The burden of thrombotic complications in critically ill patients with COVID-19: charting the uncharted

Antonio Landi 1,, Stefano De Servi 2
PMCID: PMC7274268  PMID: 32504198

Dear Editor,

The coronavirus disease 2019 (COVID-19) has emerged as a pandemic of unprecedent proportions, overwhelming worldwide healthcare organizations. The complex pathophysiological mechanisms of SARS-CoV-2 pulmonary infection and their impact on cardiovascular system are rapidly evolving, shedding lights on the role of “pro-thrombotic state” in critically ill patients. Indeed, elevation of lactate dehydrogenase, D-dimer and fibrin degradation products, thrombocythemia and prolonged thrombin time are common findings, suggesting that cytokine storm leads to coagulation cascade activation and disseminated intravascular coagulation (DIC) in severe COVID-19 patients. Emerging evidences, coming from small post-mortem studies, seem to support a link between virus infection and thrombotic complications, with pathological evidence of high rate of pulmonary micro-thrombosis. Moreover, areas of diffuse alveolar hemorrhage may be found, as final consequence of coagulation factors depletion and DIC.

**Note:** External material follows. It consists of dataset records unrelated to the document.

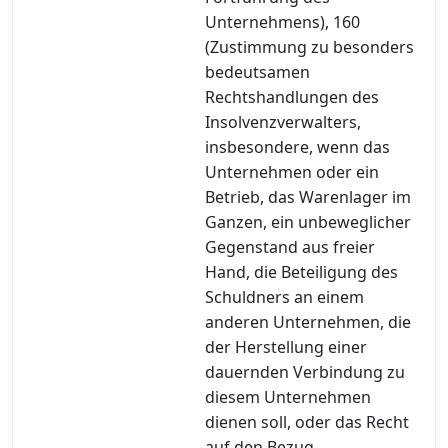
Unternehmens), 160
(Zustimmung zu besonders
bedeutsamen
Rechtshandlungen des
Insolvenzverwalters,
insbesondere, wenn das
Unternehmen oder ein
Betrieb, das Warenlager im
Ganzen, ein unbeweglicher
Gegenstand aus freier
Hand, die Beteiligung des
Schuldners an einem
anderen Unternehmen, die
der Herstellung einer
dauernden Verbindung zu
diesem Unternehmen
dienen soll, oder das Recht
auf den Bezug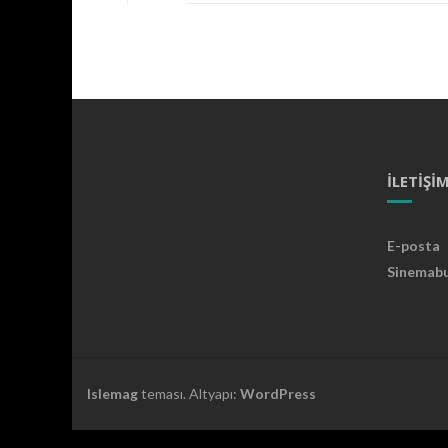
İLETIŞI
E-posta
Sinemab
Islemag
teması. Altyapı:
WordPress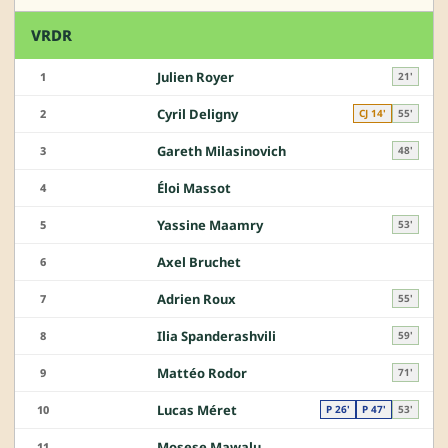
VRDR
Julien Royer
1
21'
Cyril Deligny
2
CJ 14'
55'
Gareth Milasinovich
3
48'
Éloi Massot
4
Yassine Maamry
5
53'
Axel Bruchet
6
Adrien Roux
7
55'
Ilia Spanderashvili
8
59'
Mattéo Rodor
9
71'
Lucas Méret
10
P 26'
P 47'
53'
Mosese Mawalu
11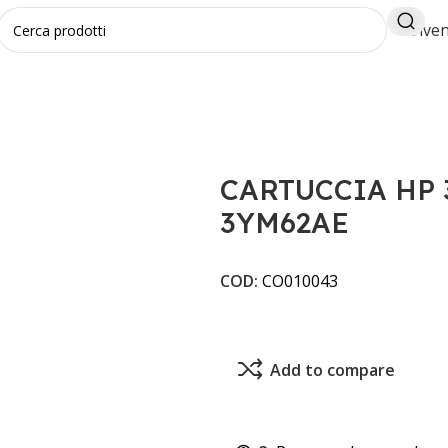
Diven
 305 XL NERO 3YM62AE
CARTUCCIA HP 
3YM62AE
COD:
CO010043
Add to compare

The mortality rate of patients admitted to Intensive Care Unit (ICU) is nowadays up to 30%, requiring a careful assessment of thrombotic and bleeding risk in order to set a real fit-tailored treatment. Recently, several observational studies investigated the prevalence of thrombotic complications in COVID-19 patients admitted to ICU (Table 1). Klok and colleagues analyzed 184 critically ill ICU patients with confirmed COVID-19 pneumonia, a selected population at high risk of thrombotic complications [1]. Despite all patients received antithrombotic treatment (at least thromboprophylaxis regimen), they found a remarkable cumulative incidence of thrombotic complications (31%) in this population. Of note, pulmonary embolism was the most common cause (81%), followed by other venous thromboembolic (VTE) and arterial thrombotic events. This high rate of thrombotic complications in severe COVID-19 is of utmost importance, although current recommendations suggest only prophylactic dose of heparin once daily. On the other hand, systemic and multiorgan involvement in advanced phases of COVID-19 pneumonia may lead to renal failure, liver dysfunction, thrombocytopenia and coagulation disorders, which increase bleeding hazard.

Table 1.

Main characteristics of studies enrolling critically ill patients with COVID-19

Klok et al. (n = 184) [1] Lodigiani et al. (n = 61) [2] Helms et al. (n = 150) [3] Thomas et al. (n = 63) [4]
Age (years)—mean 64 (SD 12) 61; IQR (55–69) 63; IQR (53–71) 59 (SD 13)
Male sex (%) 139 (76%) 49 (80.3%) 122 (81.3%) 44 (69%)
Body weight (kg, SD) 87 (16) BMI ≥30 in 17/57 (29.8%) n.a 88 (20)
Active cancer (%) 5 (2.7%) 2 (3.3%) 9 (6.0%) 1 (2%)
Therapeutic anticoagulation at admission (%) 17 (9.2%) 2 (3.3%) n.a 1 (2%)
Invasive mechanical ventilation (%) n.a n.a 150 (100%) 52 (83%)
Heparin treatment (%)
 Prophylactic 184 (100%)a 59/61 (96.7%) 105 (70%) 63 (100%)
 Therapeutic 0 2/61 (3.3%) 45 (30%) 0
Median D-dimer (mg/L) n.a n.a 2.27 [1.16–20.0] 394 [122–3627]
Thrombotic complications
 Pulmonary embolism 25 (13.6%) 2/48 (4.2%) 25 (16.7%) 5 (7.9%)
 Other venous thromboembolic events 3 (1.6%) 6/48 (12.5%) 3 (2.0%) 1 (1.6%)
 Arterial thrombotic events 3 (1.6%) 4/48 (8.3%) 4 (2.7%) 2 (3.2%)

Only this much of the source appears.